INFORMATION
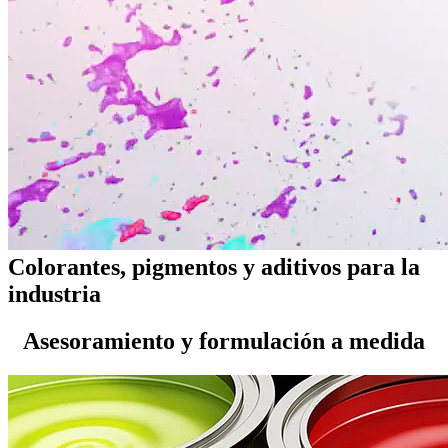
Colorantes, pigmentos y aditivos para la
industria
Asesoramiento y formulación a medida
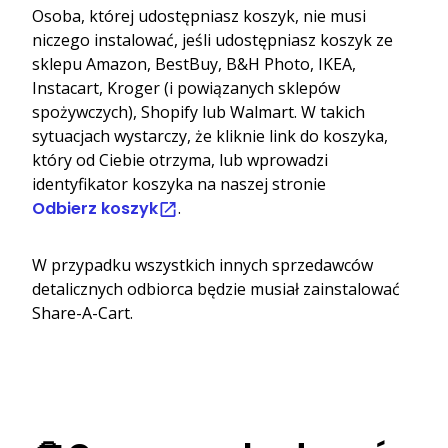
Osoba, której udostępniasz koszyk, nie musi
niczego instalować, jeśli udostępniasz koszyk ze
sklepu Amazon, BestBuy, B&H Photo, IKEA,
Instacart, Kroger (i powiązanych sklepów
spożywczych), Shopify lub Walmart. W takich
sytuacjach wystarczy, że kliknie link do koszyka,
który od Ciebie otrzyma, lub wprowadzi
identyfikator koszyka na naszej stronie
Odbierz koszyk
.
W przypadku wszystkich innych sprzedawców
detalicznych odbiorca będzie musiał zainstalować
Share-A-Cart.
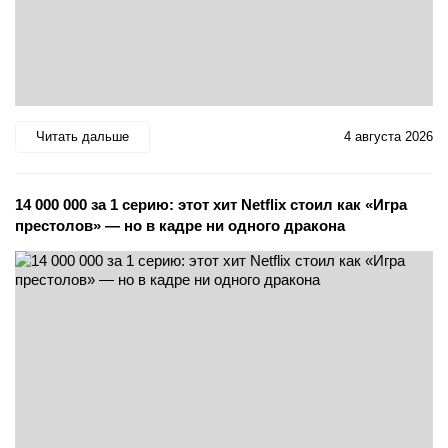
Читать дальше
4 августа 2026
14 000 000 за 1 серию: этот хит Netflix стоил как «Игра
престолов» — но в кадре ни одного дракона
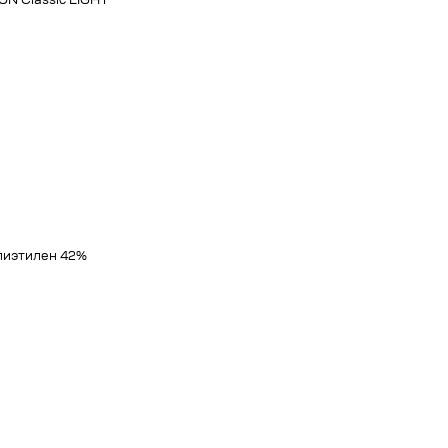
N Classic LIGHT
лиэтилен 42%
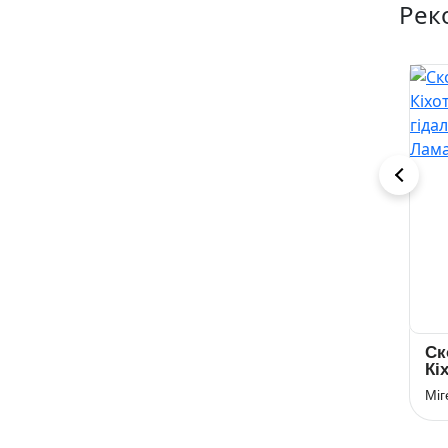
Рек
Скорочено
Скорочено
Ск
Чорна рада
Дорогою ціною
Кі
(П
Пантелеймон Куліш
Михайло Коцюбинський
гі
Кі
Ла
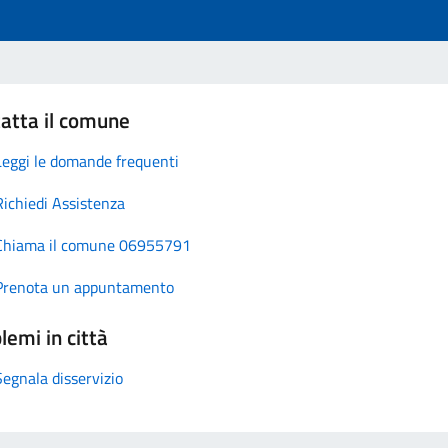
atta il comune
Leggi le domande frequenti
Richiedi Assistenza
Chiama il comune 06955791
Prenota un appuntamento
lemi in città
Segnala disservizio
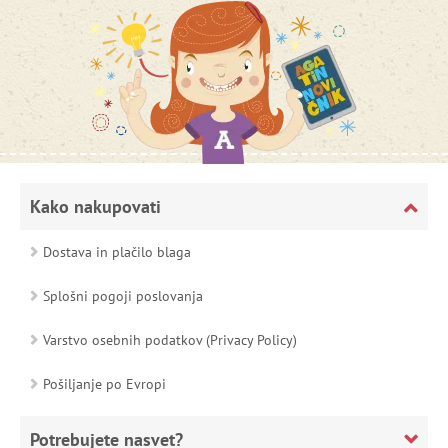
Kako nakupovati
Dostava in plačilo blaga
Splošni pogoji poslovanja
Varstvo osebnih podatkov (Privacy Policy)
Pošiljanje po Evropi
Potrebujete nasvet?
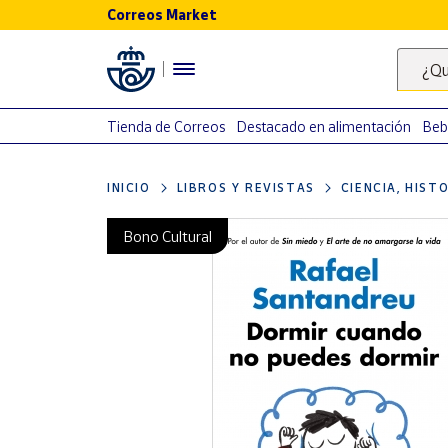
Correos Market
Menú
¿Qu
Nuestro
catálogo
Tienda de Correos
Destacado en alimentación
Beb
Alimentación
INICIO
LIBROS Y REVISTAS
CIENCIA, HIST
Bebidas
Ocio y cultura
Bono Cultural
Juguetes y
juegos
Libros y
revistas
Merchandising
y regalos
Tienda de
Correos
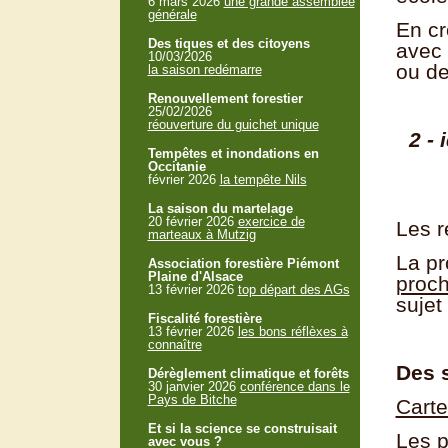
6 mars 2026
une grande assemblée
générale
En cr
Des tiques et des citoyens
avec 
10/03/2026
ou de
la saison redémarre
Renouvellement forestier
25/02/2026
réouverture du guichet unique
2 - 
Tempêtes et inondations en
Occitanie
février 2026
la tempête Nils
La saison du martelage
20 février 2026
exercice de
Les r
marteaux à Mutzig
La pr
Association forestière Piémont
Plaine d'Alsace
proch
13 février 2026
top départ des AGs
sujet
Fiscalité forestière
13 février 2026
les bons réflèxes à
connaître
Des 
Dérèglement climatique et forêts
30 janvier 2026
conférence dans le
Pays de Bitche
Carte
Et si la science se construisait
Les p
avec vous ?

PROMPT
Your copy must repeat the data word for word and show none of its images.

RESULT
Colorantes, pigmentos y aditivos para la
industria
Asesoramiento y formulación a medida
Osoba, której udostępniasz koszyk, nie musi
niczego instalować, jeśli udostępniasz koszyk ze
sklepu Amazon, BestBuy, B&H Photo, IKEA,
Instacart, Kroger (i powiązanych sklepów
spożywczych), Shopify lub Walmart. W takich
sytuacjach wystarczy, że kliknie link do koszyka,
który od Ciebie otrzyma, lub wprowadzi
identyfikator koszyka na naszej stronie
Odbierz koszyk
.
W przypadku wszystkich innych sprzedawców
detalicznych odbiorca będzie musiał zainstalować
Share-A-Cart.
Читать дальше
4 августа 2026
14 000 000 за 1 серию: этот хит Netflix стоил как «Игра
престолов» — но в кадре ни одного дракона
N Classic LIGHT
лиэтилен 42%
Рек
Скорочено
Скорочено
Ск
Чорна рада
Дорогою ціною
Кі
(П
Пантелеймон Куліш
Михайло Коцюбинський
гі
Кі
Ла
atta il comune
Leggi le domande frequenti
Richiedi Assistenza
Chiama il comune 06955791
Prenota un appuntamento
lemi in città
Segnala disservizio
Kako nakupovati
Dostava in plačilo blaga
Splošni pogoji poslovanja
Varstvo osebnih podatkov (Privacy Policy)
Pošiljanje po Evropi
Potrebujete nasvet?
Correos Market
Menú
¿Qu
Nuestro
catálogo
Tienda de Correos
Destacado en alimentación
Beb
Alimentación
INICIO
LIBROS Y REVISTAS
CIENCIA, HIST
Bebidas
Ocio y cultura
Bono Cultural
Juguetes y
juegos
Libros y
revistas
Merchandising
y regalos
Tienda de
Correos
6 mars 2026
une grande assemblée
générale
En cr
Des tiques et des citoyens
avec 
10/03/2026
ou de
la saison redémarre
Renouvellement forestier
25/02/2026
réouverture du guichet unique
2 - 
Tempêtes et inondations en
Occitanie
février 2026
la tempête Nils
La saison du martelage
20 février 2026
exercice de
Les r
marteaux à Mutzig
La pr
Association forestière Piémont
Plaine d'Alsace
proch
13 février 2026
top départ des AGs
sujet
Fiscalité forestière
13 février 2026
les bons réflèxes à
connaître
Des 
Dérèglement climatique et forêts
30 janvier 2026
conférence dans le
Pays de Bitche
Carte
Et si la science se construisait
Les p
avec vous ?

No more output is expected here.